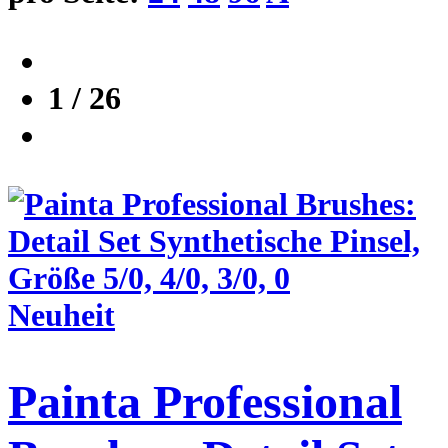
1 / 26
Neuheit
Painta Professional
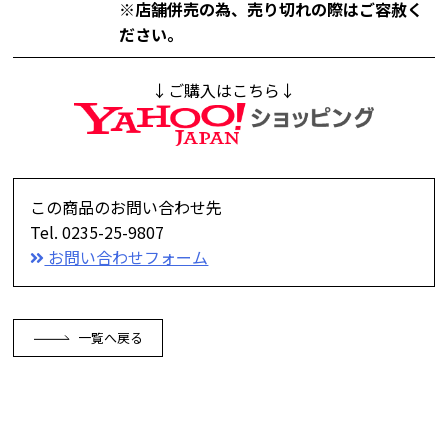
※店舗併売の為、売り切れの際はご容赦く
ださい。
↓ご購入はこちら↓
この商品のお問い合わせ先
Tel. 0235-25-9807
お問い合わせフォーム
一覧へ戻る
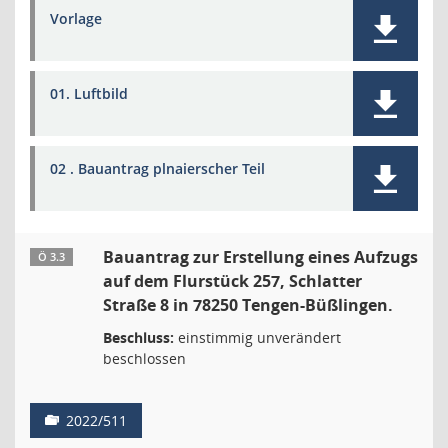
Vorlage
01. Luftbild
02 . Bauantrag plnaierscher Teil
Bauantrag zur Erstellung eines Aufzugs
Ö 3.3
auf dem Flurstück 257, Schlatter
Straße 8 in 78250 Tengen-Büßlingen.
Beschluss:
einstimmig unverändert
beschlossen
2022/511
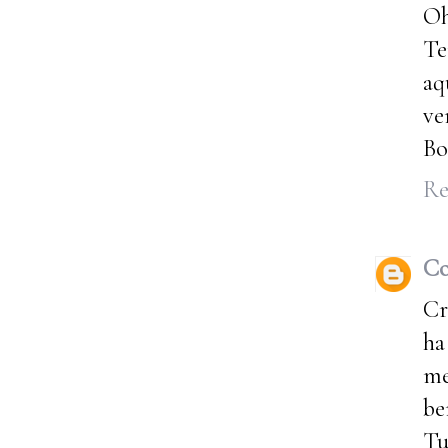
O
Te
aq
ve
Bo
Re
Co
Cr
ha
me
be
Tu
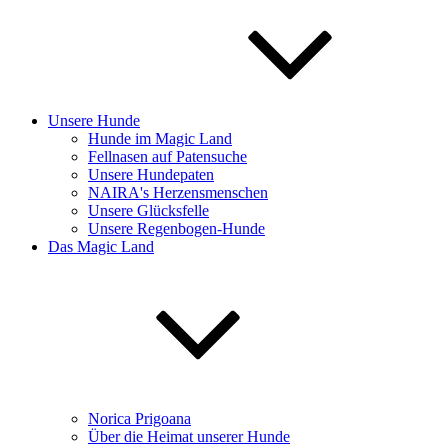
Unsere Hunde
Hunde im Magic Land
Fellnasen auf Patensuche
Unsere Hundepaten
NAIRA's Herzensmenschen
Unsere Glücksfelle
Unsere Regenbogen-Hunde
Das Magic Land
Norica Prigoana
Über die Heimat unserer Hunde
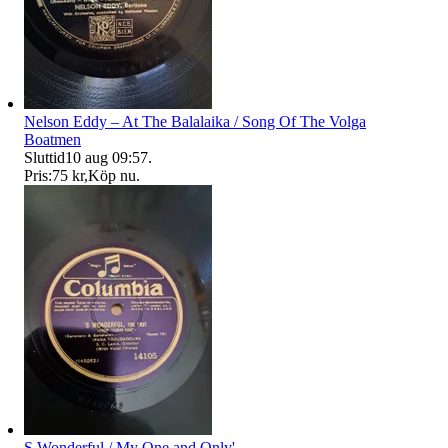
Nelson Eddy – At The Balalaika / Song Of The Volga
Boatmen
Sluttid
10 aug 09:57
.
Pris:
75 kr
,
Köp nu
.
S Wonderful / My One and Only'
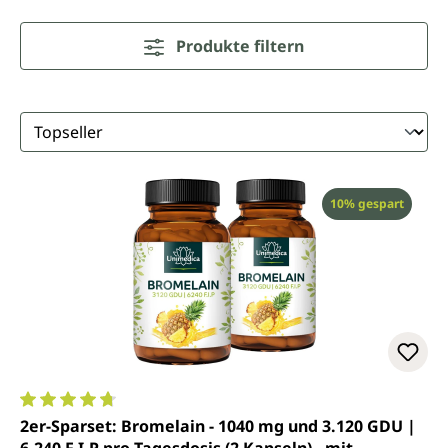
Produkte filtern
Rabatt
10% gespart
Durchschnittliche Bewertung von 4.8 von 5 Sternen
2er-Sparset: Bromelain - 1040 mg und 3.120 GDU |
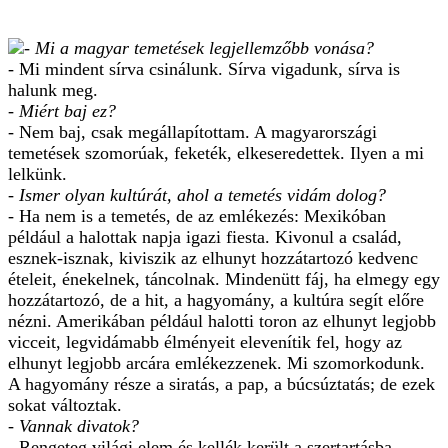
- Mi a magyar temetések legjellemzőbb vonása?
- Mi mindent sírva csinálunk. Sírva vigadunk, sírva is
halunk meg.
- Miért baj ez?
- Nem baj, csak megállapítottam. A magyarországi
temetések szomorúak, feketék, elkeseredettek. Ilyen a mi
lelkünk.
- Ismer olyan kultúrát, ahol a temetés vidám dolog?
- Ha nem is a temetés, de az emlékezés: Mexikóban
például a halottak napja igazi fiesta. Kivonul a család,
esznek-isznak, kiviszik az elhunyt hozzátartozó kedvenc
ételeit, énekelnek, táncolnak. Mindenütt fáj, ha elmegy egy
hozzátartozó, de a hit, a hagyomány, a kultúra segít előre
nézni. Amerikában például halotti toron az elhunyt legjobb
vicceit, legvidámabb élményeit elevenítik fel, hogy az
elhunyt legjobb arcára emlékezzenek. Mi szomorkodunk.
A hagyomány része a siratás, a pap, a búcsúztatás; de ezek
sokat változtak.
- Vannak divatok?
- Rengeteg világi elem és kellék került a szertartásba,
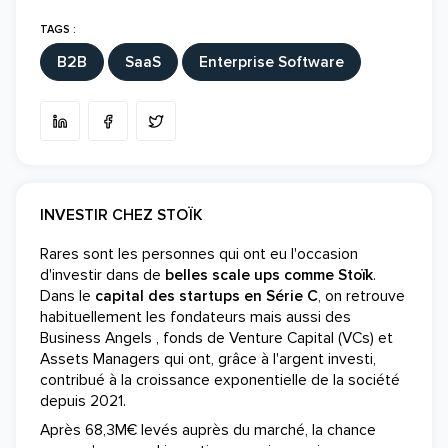
TAGS :
B2B
SaaS
Enterprise Software
INVESTIR CHEZ STOÏK
Rares sont les personnes qui ont eu l'occasion
d'investir dans de
belles scale ups comme Stoïk
.
Dans le
capital des startups en Série C
, on retrouve
habituellement les fondateurs mais aussi des
Business Angels , fonds de Venture Capital (VCs) et
Assets Managers qui ont, grâce à l'argent investi,
contribué à la croissance exponentielle de la société
depuis 2021.
Après 68,3M€ levés auprès du marché, la chance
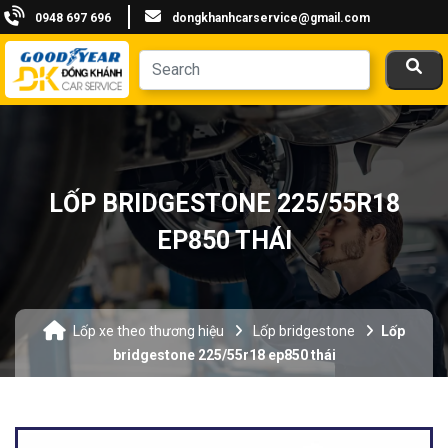
0948 697 696
dongkhanhcarservice@gmail.com
LỐP BRIDGESTONE 225/55R18
EP850 THÁI
Lốp xe theo thương hiệu
Lốp bridgestone
Lốp
bridgestone 225/55r18 ep850 thái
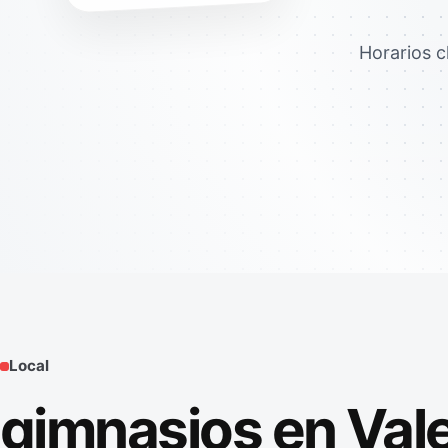
Horarios c
Local
gimnasios en Vale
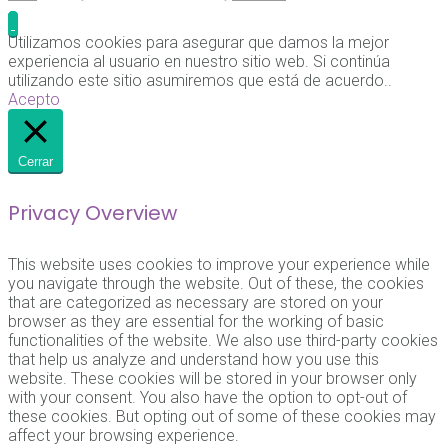
Utilizamos cookies para asegurar que damos la mejor
experiencia al usuario en nuestro sitio web. Si continúa
utilizando este sitio asumiremos que está de acuerdo..
Acepto
Cerrar
Privacy Overview
This website uses cookies to improve your experience while
you navigate through the website. Out of these, the cookies
that are categorized as necessary are stored on your
browser as they are essential for the working of basic
functionalities of the website. We also use third-party cookies
that help us analyze and understand how you use this
website. These cookies will be stored in your browser only
with your consent. You also have the option to opt-out of
these cookies. But opting out of some of these cookies may
affect your browsing experience.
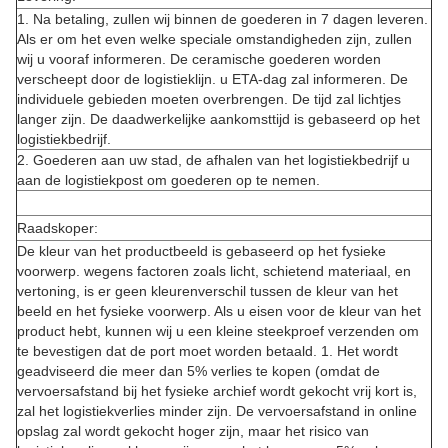
1. Na betaling, zullen wij binnen de goederen in 7 dagen leveren.
Als er om het even welke speciale omstandigheden zijn, zullen
wij u vooraf informeren. De ceramische goederen worden
verscheept door de logistieklijn. u ETA-dag zal informeren. De
individuele gebieden moeten overbrengen. De tijd zal lichtjes
langer zijn. De daadwerkelijke aankomsttijd is gebaseerd op het
logistiekbedrijf.
2. Goederen aan uw stad, de afhalen van het logistiekbedrijf u
aan de logistiekpost om goederen op te nemen.
Raadskoper:
De kleur van het productbeeld is gebaseerd op het fysieke
voorwerp. wegens factoren zoals licht, schietend materiaal, en
vertoning, is er geen kleurenverschil tussen de kleur van het
beeld en het fysieke voorwerp. Als u eisen voor de kleur van het
product hebt, kunnen wij u een kleine steekproef verzenden om
te bevestigen dat de port moet worden betaald. 1. Het wordt
geadviseerd die meer dan 5% verlies te kopen (omdat de
vervoersafstand bij het fysieke archief wordt gekocht vrij kort is,
zal het logistiekverlies minder zijn. De vervoersafstand in online
opslag zal wordt gekocht hoger zijn, maar het risico van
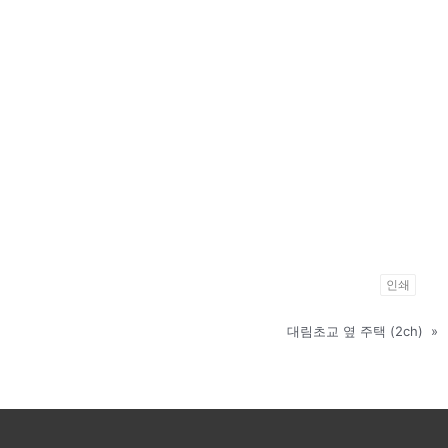
인쇄
대림초교 옆 주택 (2ch)
»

→ **What you need to do**:
Check each line of the listing above, and copy it if it contains the word "browser".

→ **Task solution**:
browser as they are essential for the working of basic
website. These cookies will be stored in your browser only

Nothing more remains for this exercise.